“Microsoft has a problem—the whole industry has a problem,” John C. Dvorak writes for PC Magazine. “Everyone needs Windows 7 to be a huge success.”

MacDailyNews Take: Not quite the whole industry, John. wink And, not everyone needs Windows 7 to be a huge success. In fact tens of millions of us don’t even want, much less need, Windows 7 – or any version of Windows – at all.

Dvorak continues, “In the past week, even Intel has been bemoaning the fact that nobody is upgrading machines like they used to… The real problem is the idiotic Windows Registry and the architecture developed around the idea.”

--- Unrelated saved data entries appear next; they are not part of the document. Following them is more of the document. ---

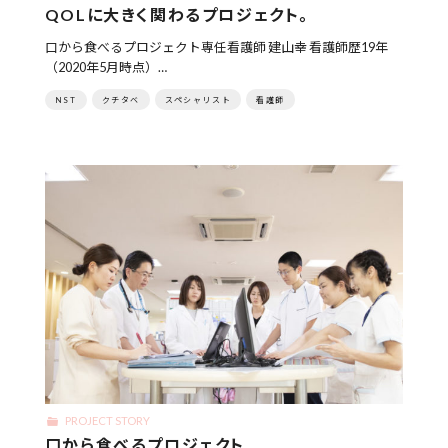
QOLに大きく関わるプロジェクト。
口から食べるプロジェクト専任看護師 建山幸 看護師歴19年
（2020年5月時点）…
NST
クチタベ
スペシャリスト
看護師
PROJECT STORY
口から食べるプロジェクト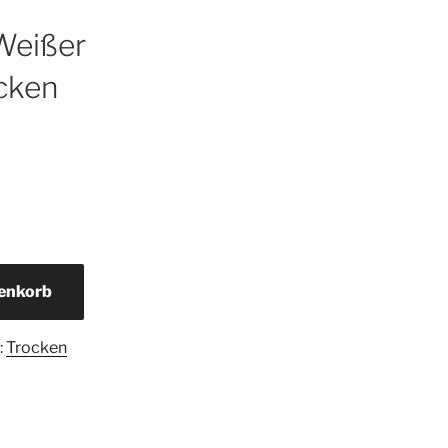
Weißer
cken
renkorb
:
Trocken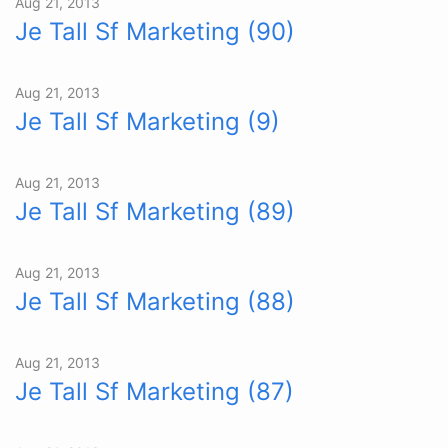
Aug 21, 2013
Je Tall Sf Marketing (90)
Aug 21, 2013
Je Tall Sf Marketing (9)
Aug 21, 2013
Je Tall Sf Marketing (89)
Aug 21, 2013
Je Tall Sf Marketing (88)
Aug 21, 2013
Je Tall Sf Marketing (87)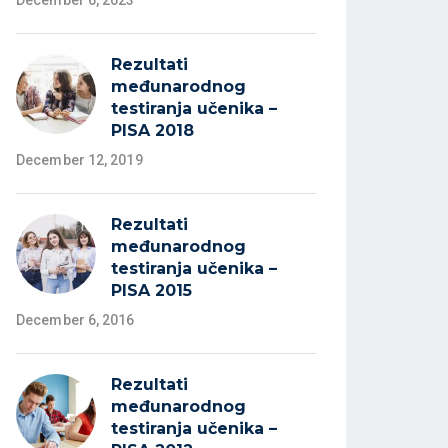
December 6, 2023
Rezultati
međunarodnog
testiranja učenika –
PISA 2018
December 12, 2019
Rezultati
međunarodnog
testiranja učenika –
PISA 2015
December 6, 2016
Rezultati
međunarodnog
testiranja učenika –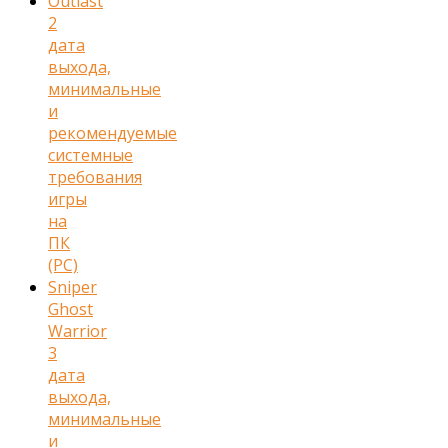
Outlast
2
дата
выхода,
минимальные
и
рекомендуемые
системные
требования
игры
на
ПК
(PC)
Sniper
Ghost
Warrior
3
дата
выхода,
минимальные
и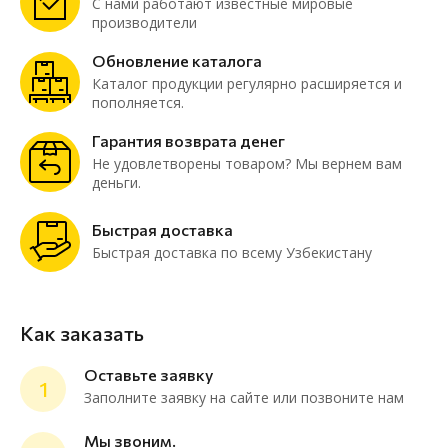
С нами работают известные мировые
производители
Обновление каталога
Каталог продукции регулярно расширяется и
пополняется.
Гарантия возврата денег
Не удовлетворены товаром? Мы вернем вам
деньги.
Быстрая доставка
Быстрая доставка по всему Узбекистану
Как заказать
Оставьте заявку
1
Заполните заявку на сайте или позвоните нам
Мы звоним.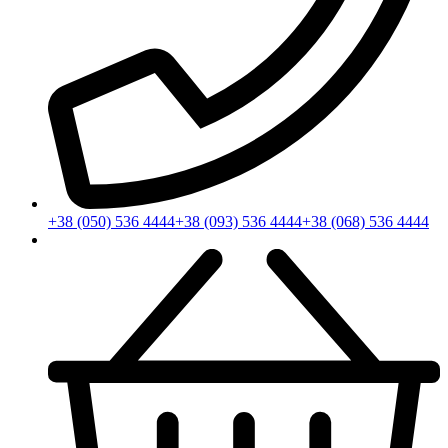
+38 (050) 536 4444
+38 (093) 536 4444
+38 (068) 536 4444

“Apparently Windows 7 has changed enough so that you cannot drop it in as a new OS and expect it to run anything that has been previously installed. In the past, this upgrade-in-place was always feasible, although it was never as good as a clean install. The reason it was never as good as a clean install is because the Registry is a mound of data that is never actually cleaned up by the OS. It becomes a pile of junk clogging up the machine. Garbage-collection programs such as System Mechanic and others address this problem, but the problem should not need addressing. It should not exist as a problem,” Dvorak writes. “Why can’t Microsoft bring itself to dump the Registry?”

Dvorak writes, “If programs were self contained within a single folder that could be transported from machine to machine without the need to re-install the entire program, none of this upgrade malaise would be a problem. In fact, some programs are distributed this way. But most install and rely on the Registry and will not run without the Registry information available. Move the program alone and you get a slew of annoying and mostly cryptic error messages that do not give you enough information to even jerry-rig a Registry entry to get the code to work. It’s ridiculous.”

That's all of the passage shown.